Druga wersja Mona Lisy odkryta w prywatnej kolekcji w Petersburgu
15.12.2015
Aktualności, Świat: wydarzenia
W prywatnej kolekcji w Petersburgu odkryto dzieło przedstawiające wizerunek zbliżony do Mona Lisy. Specjaliści przypuszczają, że może być to dzieło pędzla Leonarda da Vinci.
Jeszcze przed weekendem pisaliśmy o rzekomym odkryciu drugiego obrazu znajdującego się pod słynną Mona Lisą, którego we Francji dokonał Pascal Cotte. W kolejnych dniach gazeta Daily Mail podała do publicznej wiadomości, że w Petersburgu, w zbiorach prywatnego kolekcjonera może znajdować się z kolei druga wersja legendarnego portretu stworzonego na początku XVI wieku przez Leonarda da Vinci.
Obraz odnaleziony w rosyjskiej kolekcji nie tylko powiela ogólne rozwiązania kompozycyjne znanego portretu, znajdującego się obecnie w Luwrze, ale jest także analogiczny pod względem ukazanego wizerunku, sposobu przedstawienia tła oraz użytej techniki, co sugerować może, iż dzieło wyszło spod ręki samego Leonarda.
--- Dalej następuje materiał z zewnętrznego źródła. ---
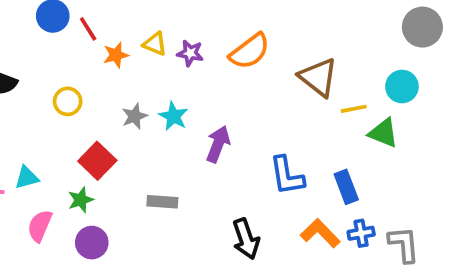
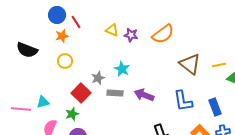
orange star: (116, 55) -> (62, 36), moved
brown triangle: (318, 77) -> (190, 64), moved
gray star: (134, 116) -> (98, 78), moved
purple arrow: (218, 144) -> (144, 95), moved, turned -90
gray rectangle: (162, 202) -> (115, 93), moved

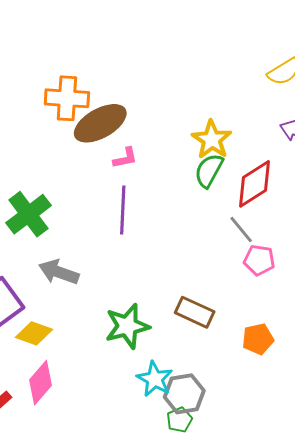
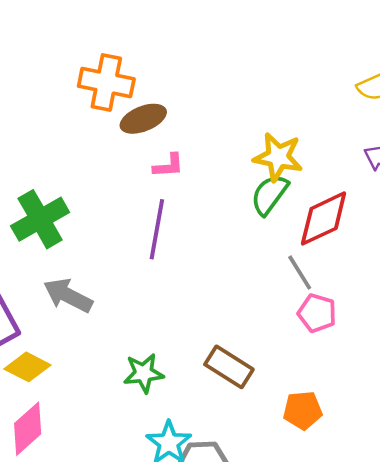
brown ellipse: (100, 123) -> (143, 119), size x0.7
yellow star: (212, 140) -> (278, 157), turned -30
green star: (127, 326) -> (144, 373), size x0.7

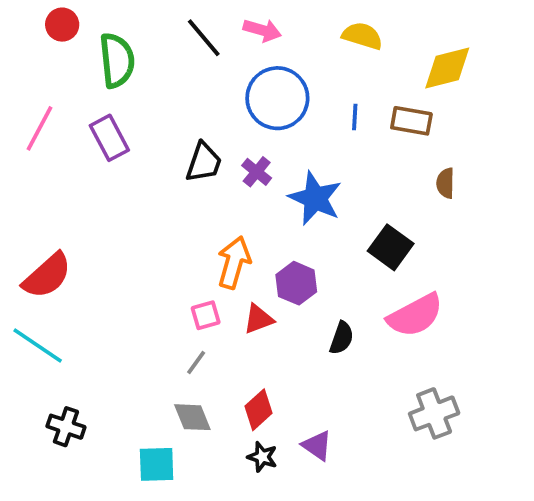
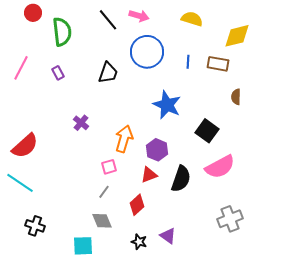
purple rectangle: (109, 138) -> (58, 73), size x0.6
black trapezoid: (204, 162) -> (108, 73), moved
purple cross: (257, 172) -> (81, 123), moved
red triangle: (259, 319) -> (149, 175), moved
black semicircle: (342, 338) -> (181, 179), size x1.5
red diamond: (259, 410) -> (137, 205), moved

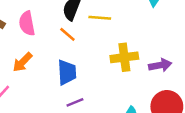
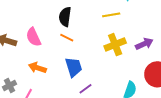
yellow line: (100, 18) -> (111, 15), moved
orange arrow: (22, 62) -> (37, 68), turned 78

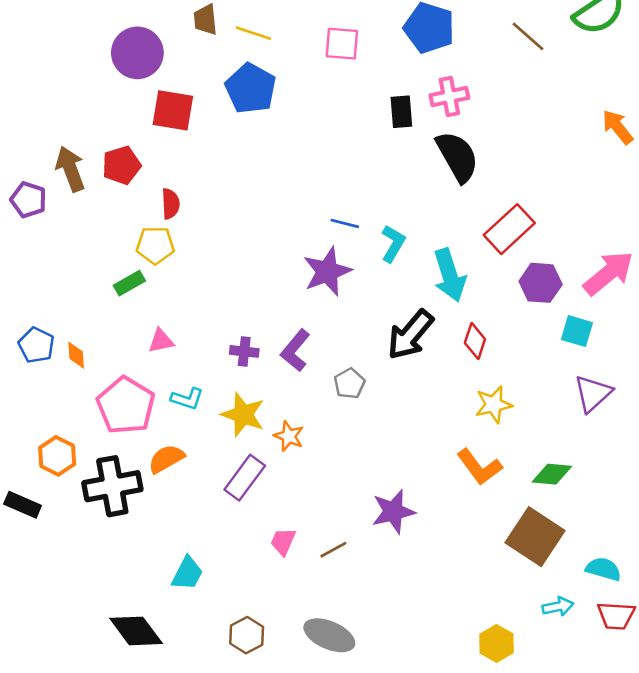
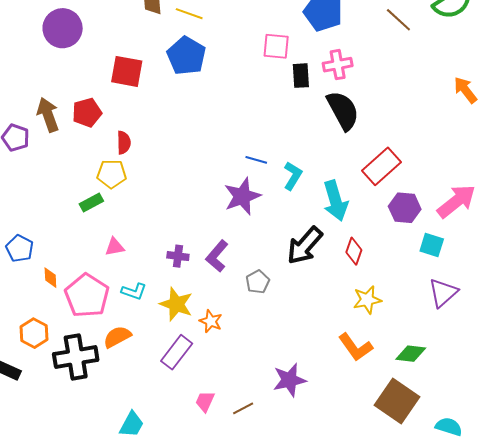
pink square: (342, 44) -> (276, 46), moved
purple circle: (137, 53) -> (63, 28), moved
orange diamond: (76, 355) -> (50, 278), moved

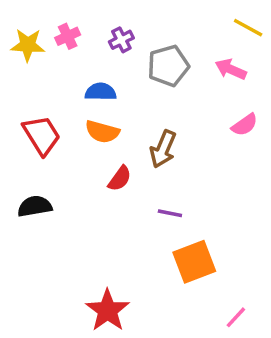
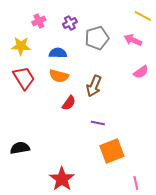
yellow star: (28, 45) -> (21, 46), moved
black semicircle: (35, 206) -> (20, 148), moved
pink line: (236, 317) -> (136, 183), turned -56

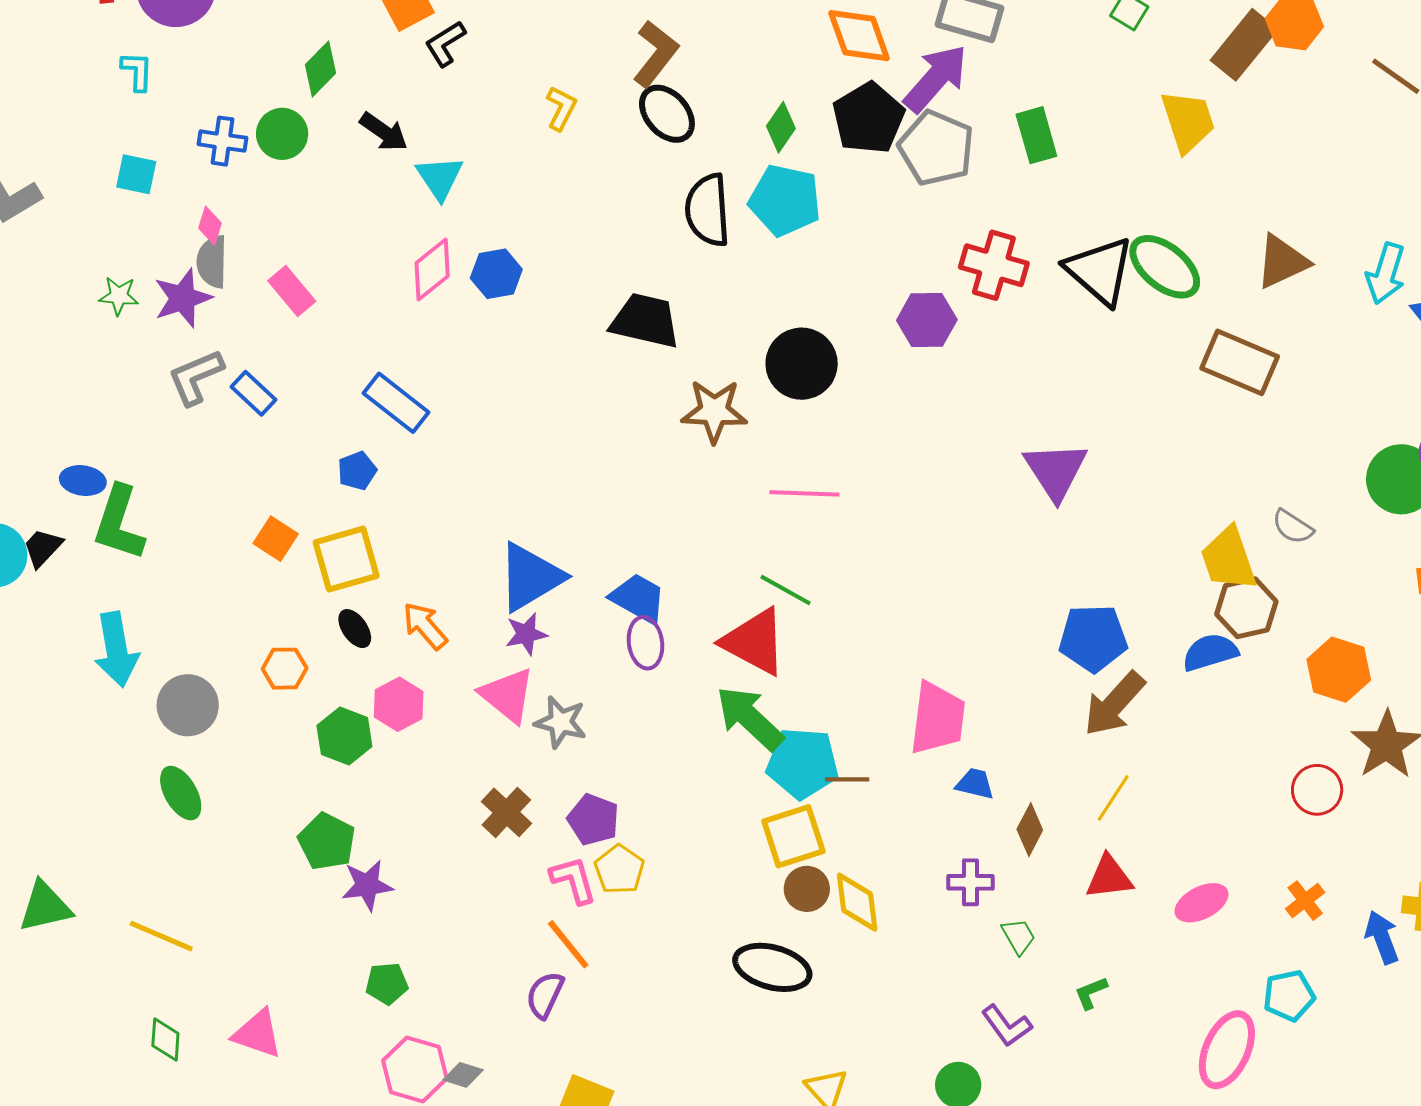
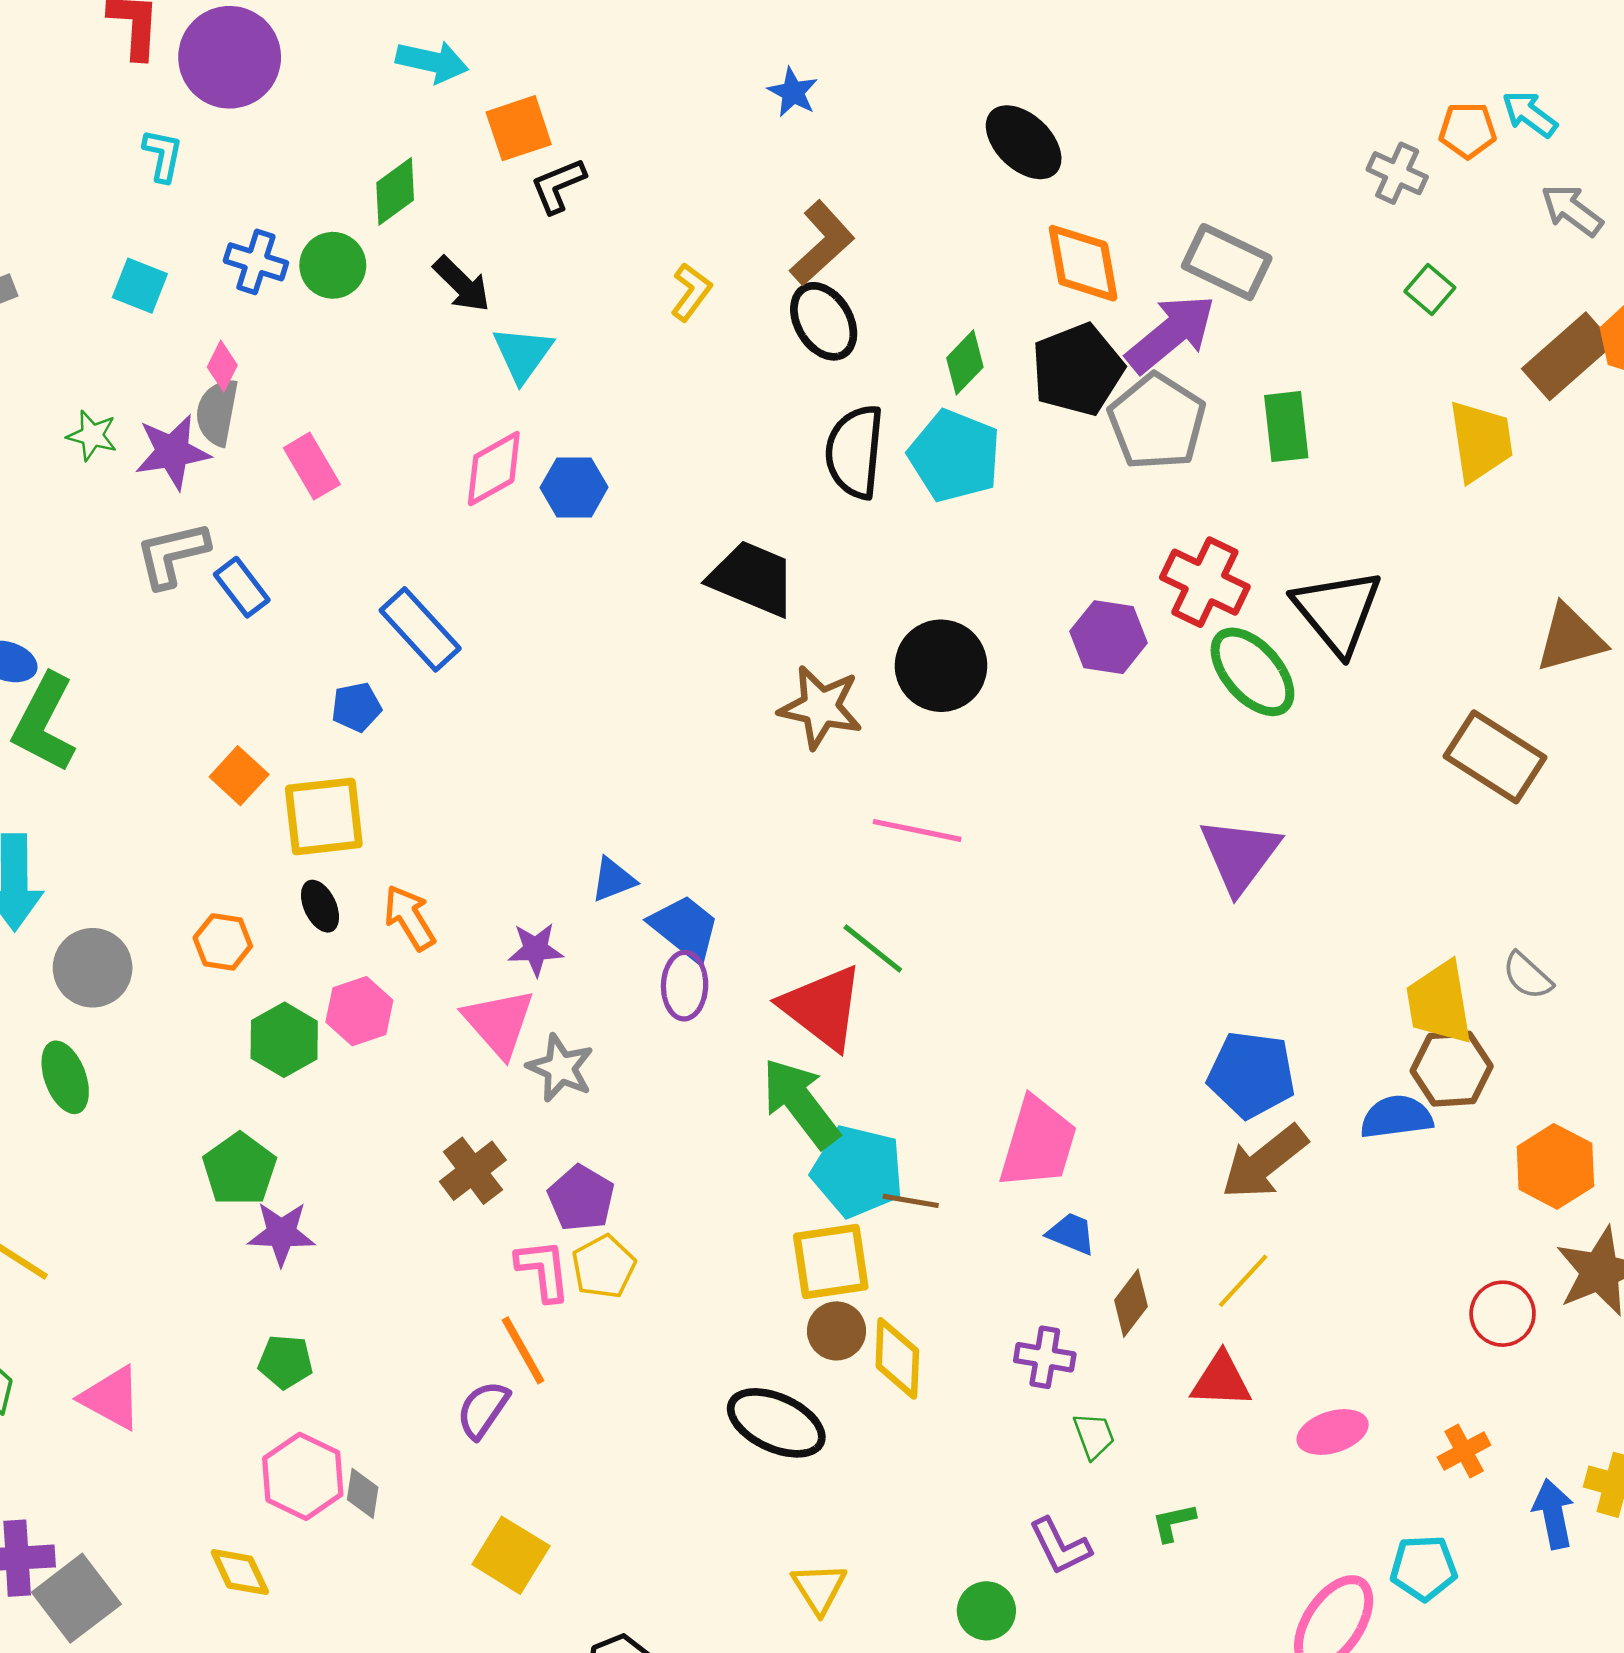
green ellipse: (1165, 267) -> (1252, 672), moved
blue triangle: (530, 577) -> (613, 880), moved, size x0.5
gray diamond: (463, 1075) -> (363, 1493), turned 72

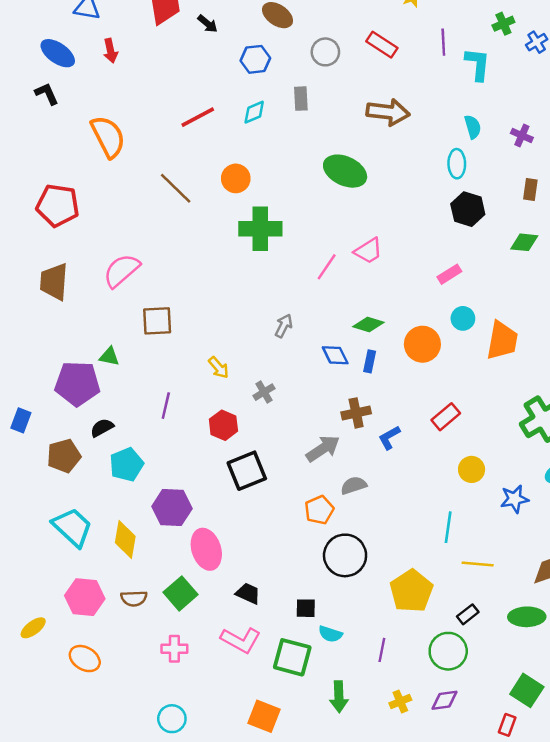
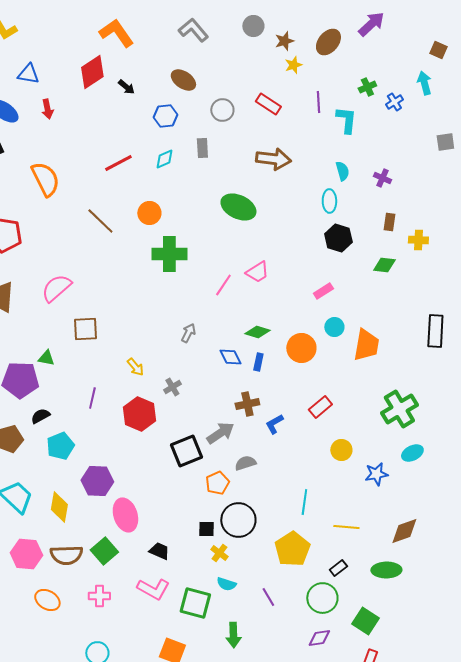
red hexagon: (223, 425) -> (139, 414), size x1.4
black square: (247, 471) -> (186, 451), moved
cyan line: (448, 527) -> (304, 502), moved
brown semicircle: (134, 598) -> (66, 555), size x1.5
black square: (306, 608) -> (206, 529), moved
purple line: (382, 650) -> (268, 597), turned -42
orange ellipse: (85, 659) -> (47, 600), moved
green square: (527, 690) -> (365, 621), moved
yellow cross: (400, 702) -> (219, 553), moved, turned -30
Obecnie prowadzone są zaawansowane badania mające wykluczyć możliwość, iż odnaleziony portret jest kopią. Analiza wykazała już kilka istotnych punktów zbieżnych, na podstawie których badacze stwierdzają, że istnieje duże prawdopodobieństwo, iż obraz został wykonany przez malarza w drugim okresie florenckim. Najważniejszą różnicą między dziełami – poza paletą barw, detalami w opracowaniu twarzy i tła – jest fakt, iż w nowo odkrytym dziele wizerunek kobiety flankowany jest przez dwie kolumny. Co ciekawe, motyw ten, jak również sposób opracowania ust w drugiej wersji dzieła, zgodne są z rozwiązaniami znanymi ze szkiców do obrazu Mona Lisy.
Zarówno jeden z największych znawców sztuki Leonarda – Carlo Pedretti, jak i wybitny konserwator jego dzieł – Paulo de Serra wskazują na wyjątkowość obrazu, która na pierwszy rzut oka wyróżnia go spośród wielu istniejących na świecie kopii i pozwala przypuszczać, że autorem portretu jest sam da Vinci lub któryś z jego uczniów.
Jak w przypadku wielu ważnych odkryć w dziedzinie sztuki – konserwatorzy posługują się najnowszymi narzędziami umożliwiającymi zbadanie głębszych warstw obrazu, a także samego płótna oraz struktury farb. Wykonana do tej pory szczegółowa analiza w podczerwieni wykazała zbieżność między zastosowanymi w obu pracach pigmentami. To właśnie te wyniki pozwoliły badaczom na wysunięcie pierwszej poważnej hipotezy dotyczącej pochodzenia obrazu.